▶ TASK TO CARRY OUT
Starting at the line that holds "БАСМА – ордынские грамоты с печатью хана;" and stopping at the line that holds "Propone Diputada Miriam", restate the records below word for word, with both of those lines included.

-------- THE RECORDS

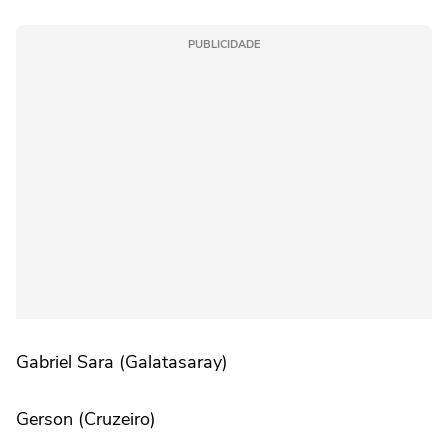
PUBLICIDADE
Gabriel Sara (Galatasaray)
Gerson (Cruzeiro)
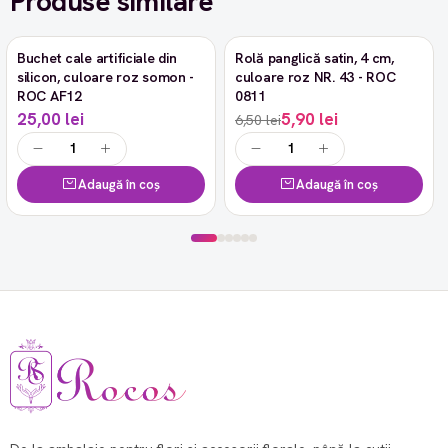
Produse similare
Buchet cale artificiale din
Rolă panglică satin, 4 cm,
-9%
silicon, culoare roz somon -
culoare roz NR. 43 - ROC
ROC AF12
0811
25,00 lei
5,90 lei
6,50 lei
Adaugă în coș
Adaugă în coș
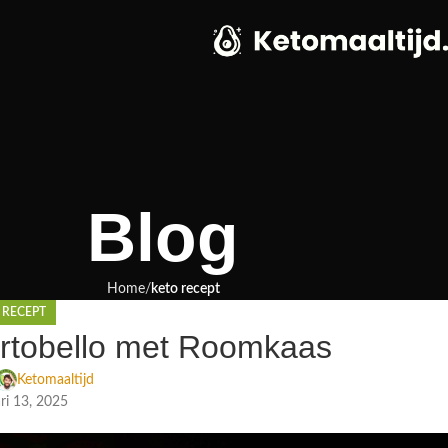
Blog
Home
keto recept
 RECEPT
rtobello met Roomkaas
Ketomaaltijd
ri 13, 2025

----------------
-------- THE RECORDS

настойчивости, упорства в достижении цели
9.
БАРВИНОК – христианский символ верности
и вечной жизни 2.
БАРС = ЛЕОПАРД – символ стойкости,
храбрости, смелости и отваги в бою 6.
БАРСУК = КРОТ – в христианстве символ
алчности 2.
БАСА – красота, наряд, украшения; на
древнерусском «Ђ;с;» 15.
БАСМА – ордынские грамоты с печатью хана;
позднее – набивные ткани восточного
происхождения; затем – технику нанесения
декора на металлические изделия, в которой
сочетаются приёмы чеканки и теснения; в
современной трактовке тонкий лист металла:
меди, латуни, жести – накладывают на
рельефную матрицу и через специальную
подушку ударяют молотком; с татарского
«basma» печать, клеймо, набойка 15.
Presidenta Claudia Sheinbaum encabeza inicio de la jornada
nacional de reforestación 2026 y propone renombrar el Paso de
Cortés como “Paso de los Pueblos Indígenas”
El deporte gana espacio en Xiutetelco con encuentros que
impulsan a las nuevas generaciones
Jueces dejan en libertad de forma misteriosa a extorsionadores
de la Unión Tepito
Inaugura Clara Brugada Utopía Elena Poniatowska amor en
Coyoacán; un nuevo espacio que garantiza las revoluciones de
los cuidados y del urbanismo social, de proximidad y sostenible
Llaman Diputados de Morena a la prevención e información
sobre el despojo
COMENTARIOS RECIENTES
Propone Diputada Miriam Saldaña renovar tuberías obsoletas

----------------

▶ EXERCISE RESULT
БАСМА – ордынские грамоты с печатью хана;
позднее – набивные ткани восточного
происхождения; затем – технику нанесения
декора на металлические изделия, в которой
сочетаются приёмы чеканки и теснения; в
современной трактовке тонкий лист металла:
меди, латуни, жести – накладывают на
рельефную матрицу и через специальную
подушку ударяют молотком; с татарского
«basma» печать, клеймо, набойка 15.
Presidenta Claudia Sheinbaum encabeza inicio de la jornada
nacional de reforestación 2026 y propone renombrar el Paso de
Cortés como “Paso de los Pueblos Indígenas”
El deporte gana espacio en Xiutetelco con encuentros que
impulsan a las nuevas generaciones
Jueces dejan en libertad de forma misteriosa a extorsionadores
de la Unión Tepito
Inaugura Clara Brugada Utopía Elena Poniatowska amor en
Coyoacán; un nuevo espacio que garantiza las revoluciones de
los cuidados y del urbanismo social, de proximidad y sostenible
Llaman Diputados de Morena a la prevención e información
sobre el despojo
COMENTARIOS RECIENTES
Propone Diputada Miriam Saldaña renovar tuberías obsoletas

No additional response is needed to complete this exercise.